[WHAT THE TASK REQUIRES] With the string "Establecimiento" as the filter, copy each matching line from the records.

[PROVIDED INFORMATION]
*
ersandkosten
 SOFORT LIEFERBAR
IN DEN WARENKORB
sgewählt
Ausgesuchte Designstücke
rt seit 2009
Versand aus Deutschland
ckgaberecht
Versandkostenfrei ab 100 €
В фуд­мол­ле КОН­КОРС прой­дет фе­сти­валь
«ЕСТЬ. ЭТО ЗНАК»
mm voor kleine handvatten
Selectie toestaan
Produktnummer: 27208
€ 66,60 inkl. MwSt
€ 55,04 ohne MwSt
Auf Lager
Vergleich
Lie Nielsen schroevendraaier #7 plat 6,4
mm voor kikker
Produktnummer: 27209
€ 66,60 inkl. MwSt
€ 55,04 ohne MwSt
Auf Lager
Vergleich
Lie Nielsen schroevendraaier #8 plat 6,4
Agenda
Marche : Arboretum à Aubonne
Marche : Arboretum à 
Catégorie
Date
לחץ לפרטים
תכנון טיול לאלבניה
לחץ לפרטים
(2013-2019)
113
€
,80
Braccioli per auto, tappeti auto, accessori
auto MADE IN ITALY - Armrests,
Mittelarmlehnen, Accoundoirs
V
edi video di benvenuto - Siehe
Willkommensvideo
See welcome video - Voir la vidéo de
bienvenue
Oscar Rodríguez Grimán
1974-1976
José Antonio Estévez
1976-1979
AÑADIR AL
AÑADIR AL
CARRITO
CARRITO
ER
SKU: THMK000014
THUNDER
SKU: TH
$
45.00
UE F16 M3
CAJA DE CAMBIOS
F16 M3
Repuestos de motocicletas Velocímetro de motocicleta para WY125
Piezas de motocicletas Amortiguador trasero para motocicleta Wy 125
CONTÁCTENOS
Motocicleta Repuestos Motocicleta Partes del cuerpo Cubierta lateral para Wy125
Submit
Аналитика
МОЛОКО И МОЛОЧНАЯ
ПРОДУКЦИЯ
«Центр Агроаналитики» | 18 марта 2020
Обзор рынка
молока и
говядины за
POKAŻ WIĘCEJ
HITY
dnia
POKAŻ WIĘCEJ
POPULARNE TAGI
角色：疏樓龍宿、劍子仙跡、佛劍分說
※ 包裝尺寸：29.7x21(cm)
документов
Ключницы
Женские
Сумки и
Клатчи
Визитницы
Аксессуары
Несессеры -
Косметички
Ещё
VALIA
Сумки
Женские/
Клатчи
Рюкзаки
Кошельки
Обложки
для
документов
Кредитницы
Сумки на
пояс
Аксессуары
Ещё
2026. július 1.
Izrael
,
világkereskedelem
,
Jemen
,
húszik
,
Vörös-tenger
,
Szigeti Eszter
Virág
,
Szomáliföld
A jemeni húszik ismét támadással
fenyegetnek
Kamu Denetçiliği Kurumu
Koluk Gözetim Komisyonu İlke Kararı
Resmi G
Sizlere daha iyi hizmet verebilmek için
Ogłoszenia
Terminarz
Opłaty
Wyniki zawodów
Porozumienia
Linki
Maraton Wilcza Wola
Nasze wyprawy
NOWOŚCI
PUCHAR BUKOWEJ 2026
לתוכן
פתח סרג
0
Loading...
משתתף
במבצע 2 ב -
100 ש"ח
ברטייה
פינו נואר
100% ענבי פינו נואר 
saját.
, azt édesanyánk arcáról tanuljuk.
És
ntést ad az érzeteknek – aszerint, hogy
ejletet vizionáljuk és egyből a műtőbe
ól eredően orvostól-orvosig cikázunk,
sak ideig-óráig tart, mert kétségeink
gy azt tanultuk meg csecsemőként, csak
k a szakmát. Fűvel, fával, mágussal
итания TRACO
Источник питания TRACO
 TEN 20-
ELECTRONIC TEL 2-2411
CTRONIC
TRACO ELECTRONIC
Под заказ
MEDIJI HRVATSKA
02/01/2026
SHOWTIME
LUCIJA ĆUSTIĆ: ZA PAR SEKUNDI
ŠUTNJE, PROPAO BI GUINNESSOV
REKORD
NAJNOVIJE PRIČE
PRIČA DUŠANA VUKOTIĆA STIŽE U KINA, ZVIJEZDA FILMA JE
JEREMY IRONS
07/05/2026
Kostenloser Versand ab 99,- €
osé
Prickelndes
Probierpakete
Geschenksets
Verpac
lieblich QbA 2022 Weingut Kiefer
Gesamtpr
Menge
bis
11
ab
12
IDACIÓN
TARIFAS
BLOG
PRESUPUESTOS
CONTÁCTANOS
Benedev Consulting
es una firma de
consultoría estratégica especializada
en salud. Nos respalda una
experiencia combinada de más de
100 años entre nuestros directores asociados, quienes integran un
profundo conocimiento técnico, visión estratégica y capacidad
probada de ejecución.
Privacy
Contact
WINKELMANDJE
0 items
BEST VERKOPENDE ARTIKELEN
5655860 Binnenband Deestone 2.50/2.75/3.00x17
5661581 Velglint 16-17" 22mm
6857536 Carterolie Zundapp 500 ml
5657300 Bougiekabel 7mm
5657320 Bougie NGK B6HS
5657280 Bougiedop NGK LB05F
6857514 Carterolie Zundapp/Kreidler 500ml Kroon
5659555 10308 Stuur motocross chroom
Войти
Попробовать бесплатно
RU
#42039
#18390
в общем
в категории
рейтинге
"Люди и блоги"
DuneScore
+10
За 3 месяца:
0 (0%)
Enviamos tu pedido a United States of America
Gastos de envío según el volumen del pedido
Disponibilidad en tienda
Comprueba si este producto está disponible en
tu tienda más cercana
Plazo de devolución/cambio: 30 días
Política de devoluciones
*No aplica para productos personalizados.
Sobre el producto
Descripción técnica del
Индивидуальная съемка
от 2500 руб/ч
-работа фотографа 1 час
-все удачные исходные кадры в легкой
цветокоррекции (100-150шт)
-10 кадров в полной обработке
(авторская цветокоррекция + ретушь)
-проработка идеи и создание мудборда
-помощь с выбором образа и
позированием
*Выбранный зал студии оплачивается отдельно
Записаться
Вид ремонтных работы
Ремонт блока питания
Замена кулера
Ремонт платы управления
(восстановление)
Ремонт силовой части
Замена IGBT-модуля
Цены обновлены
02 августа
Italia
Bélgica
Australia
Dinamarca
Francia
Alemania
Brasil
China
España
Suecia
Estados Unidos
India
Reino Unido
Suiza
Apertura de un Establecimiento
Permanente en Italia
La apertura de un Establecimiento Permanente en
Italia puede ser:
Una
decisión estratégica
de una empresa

[TASK RESPONSE]
Apertura de un Establecimiento
La apertura de un Establecimiento Permanente en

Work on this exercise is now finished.